Volume 2 Supplement 1
Expression of variant forms of the MUC1 gene correlates with the invasiveness of breast cancer cells
© Current Science Ltd 2000
Published: 12 March 2000
The characterization of tumor markers is of prime importance in understanding the mechanisms underlying cancer initiation and progression. The most exclusively used marker for monitoring breast cancer patients are the protein products of the MUC1 gene, which is strongly overexpressed in breast cancer cells. The best characterized MUC1 gene product is MUC1/REP (episialin, PEM, CA15-3, MCA). It is important in reducing cell-cell and cell-extracellular matrix interactions, probably being involved in the spread of cancer cells from the primary tumor. MUC1 overexpression was found to correlate with invasiveness. Four isoforms are generated by differential splicing due to the use of alternative splice acceptor sites for exon 1. These were designated variants A to D. A higher expression of variant A than of variant B was found to indicate thyroid papillary carcinomas.

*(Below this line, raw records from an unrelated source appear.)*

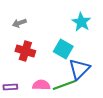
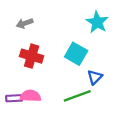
blue triangle: (79, 69) -> (95, 77), size x0.6
pink semicircle: (41, 85) -> (30, 96), moved

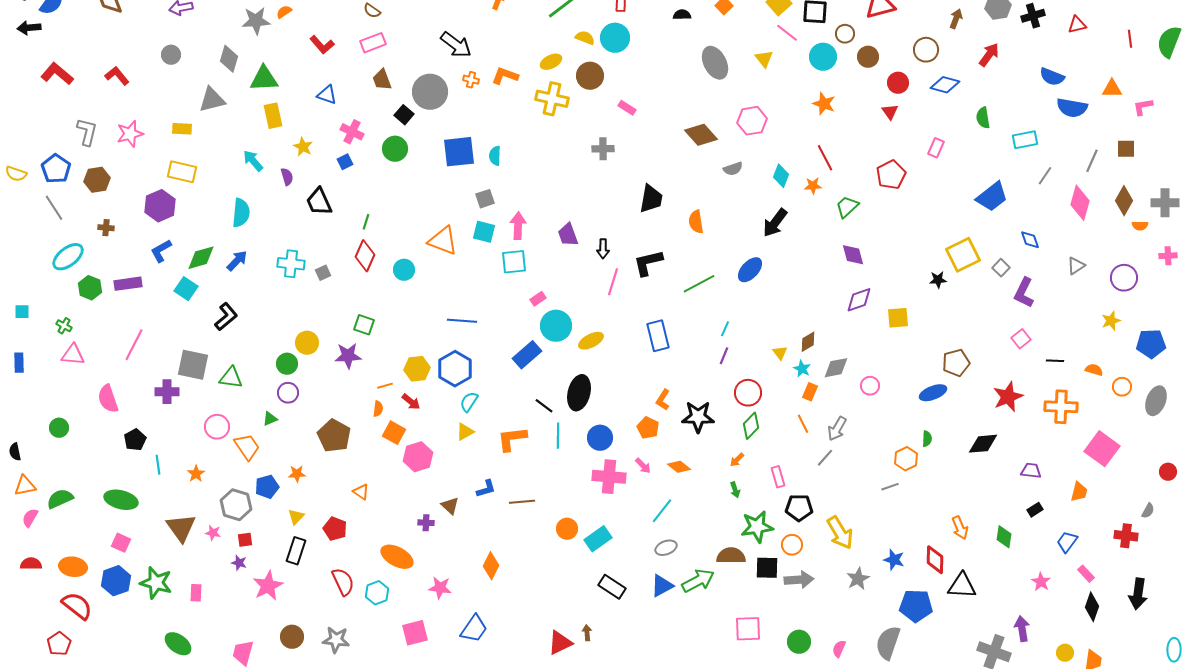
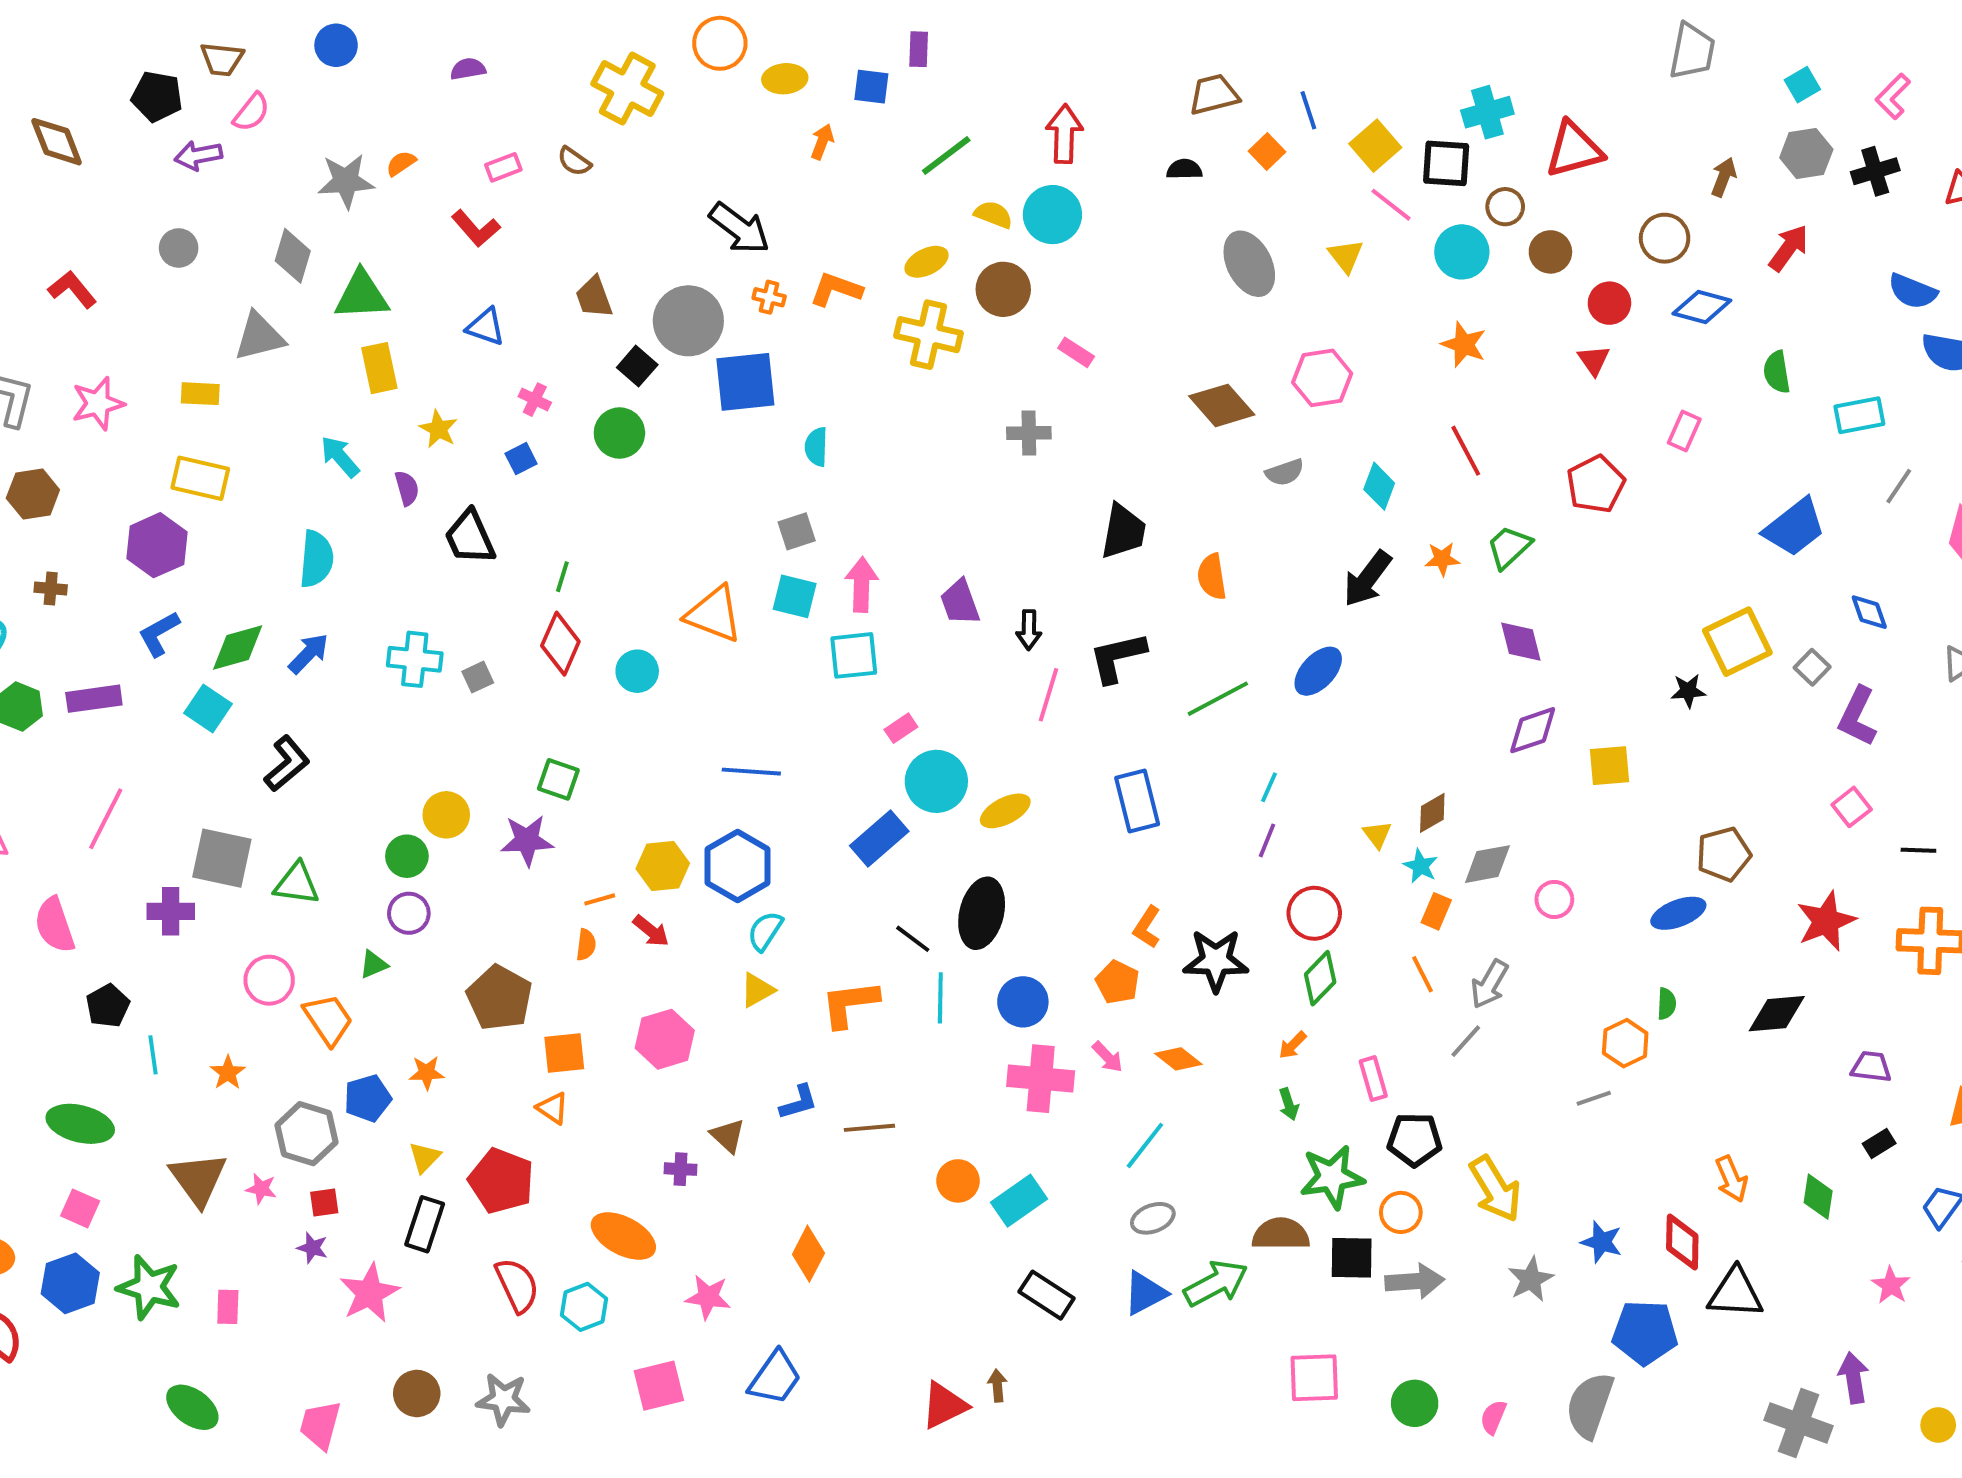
pink rectangle: (373, 43) -> (503, 167), moved, size x0.7
pink cross: (352, 132) -> (535, 400), size x0.7
blue square: (459, 152) -> (745, 382), moved
orange star: (813, 186) -> (1442, 559), moved
orange square: (394, 433) -> (564, 1053), moved, turned -35
red pentagon: (335, 529) -> (501, 1181), size x1.4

We investigated the expression of these variant forms in 23 permanent breast cell lines. RNA samples were analyzed by RT-PCR and subsequent automated quantitative fragment analysis. The cell lines were also analyzed for invasiveness by an in vitro collagen invasion assay. Ten cell lines showed invasive growth, either as single cells or as cell clusters. Variant A was solely expressed in four of the invasive cell lines and was preferentially expressed in one line (ratio 35.1), whereas only 1 out of 13 non-invasive cell lines expressed more variant A than variant B (ratio 1.1). This correlation between the mRNA expression of variant A and the in vitro invasiveness was statistically significant (P = 0.035). Moreover, variant D was concomitantly found with the preferentially expressed variant A.
This is the first report about the correlation of expression of a MUC1 splice variant and the invasiveness of breast cancer cells. We conclude that not only overexpression of MUC1 in cancer cells is responsible for metastasis, but also the expression of variant forms.